Bad credit mortgages, also known as subprime mortgages or adverse credit mortgages, are loans provided to individuals with a poor credit history. These mortgages cater to borrowers who may have faced financial difficulties in the past, such as missed payments, defaults, or County Court Judgements (CCJs). While bad credit mortgages can provide the opportunity for people to secure a home, it is important to be aware of the potential risks and drawbacks associated with them. This article aims to highlight the possible pitfalls and challenges of obtaining a bad credit mortgage in the UK.
Higher Interest Rates:
One of the most significant drawbacks of bad credit mortgages is the higher interest rates that lenders charge. Due to the perceived risk associated with lending to those with poor credit, lenders often compensate by applying higher interest rates. This means that borrowers with bad credit mortgages will typically have to pay more in interest over the life of the loan, making the overall cost of the mortgage considerably higher.

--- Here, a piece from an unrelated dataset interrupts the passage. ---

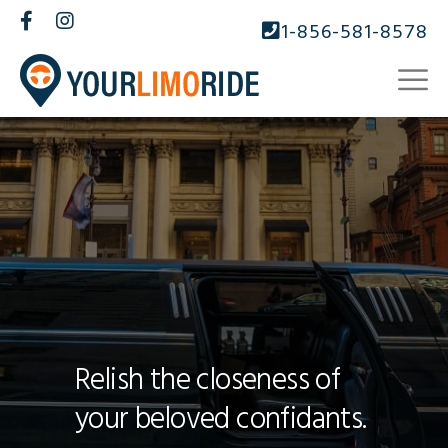
1-856-581-8578
Relish the closeness of
your beloved confidants.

Individuals with a bad credit history are often required to provide a larger deposit when applying for a bad credit mortgage. This can be financially challenging for those who are already struggling to save for a deposit. In some cases, lenders may require a deposit of up to 20–30% of the property’s value, significantly more than the typical 5–10% deposit for a standard mortgage.
Limited Mortgage Options:
When applying for a bad credit mortgage, borrowers may find that they have fewer options available to them. Many mainstream lenders may not offer mortgages to individuals with poor credit, which means borrowers may have to turn to specialist lenders. This can lead to a lack of competitive mortgage products, potentially resulting in less favourable terms and conditions.

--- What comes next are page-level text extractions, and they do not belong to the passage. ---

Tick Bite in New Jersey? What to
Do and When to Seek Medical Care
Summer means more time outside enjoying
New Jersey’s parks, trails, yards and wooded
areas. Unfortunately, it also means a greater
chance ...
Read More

Stricter Affordability Assessments:
Lenders are likely to carry out more rigorous affordability assessments for borrowers with poor credit. This means that even if a borrower manages to secure a bad credit mortgage, they may be offered a smaller loan amount than they would otherwise have been eligible for. This could limit the type of property a borrower can purchase, or force them to take on additional debt in order to make up the difference.
Risk of Repossession:
Taking on a mortgage with a poor credit history increases the risk of repossession. If a borrower defaults on their mortgage payments, the lender has the right to repossess the property in order to recover their losses. While repossession is a risk for any mortgage borrower, it is particularly acute for those with poor credit, as they are more likely to struggle with meeting their monthly repayments.
Impact on Future Borrowing:
Obtaining a bad credit mortgage can further impact an individual’s credit score, making it more difficult to secure future credit or remortgage at a better rate. Additionally, being tied to a high-interest mortgage can make it challenging to save for emergencies or other financial goals.
While bad credit mortgages can provide an opportunity for those with poor credit histories to get on the property ladder, it is essential to consider the potential risks and drawbacks. Higher interest rates, larger deposits, limited lending options, stricter affordability assessments, the risk of repossession, and the negative impact on credit scores are all factors that should be carefully weighed before deciding to pursue a bad credit mortgage.
It may be worth considering alternative options, such as improving one’s credit score or exploring government-backed schemes, to reduce the risks associated with bad credit mortgages.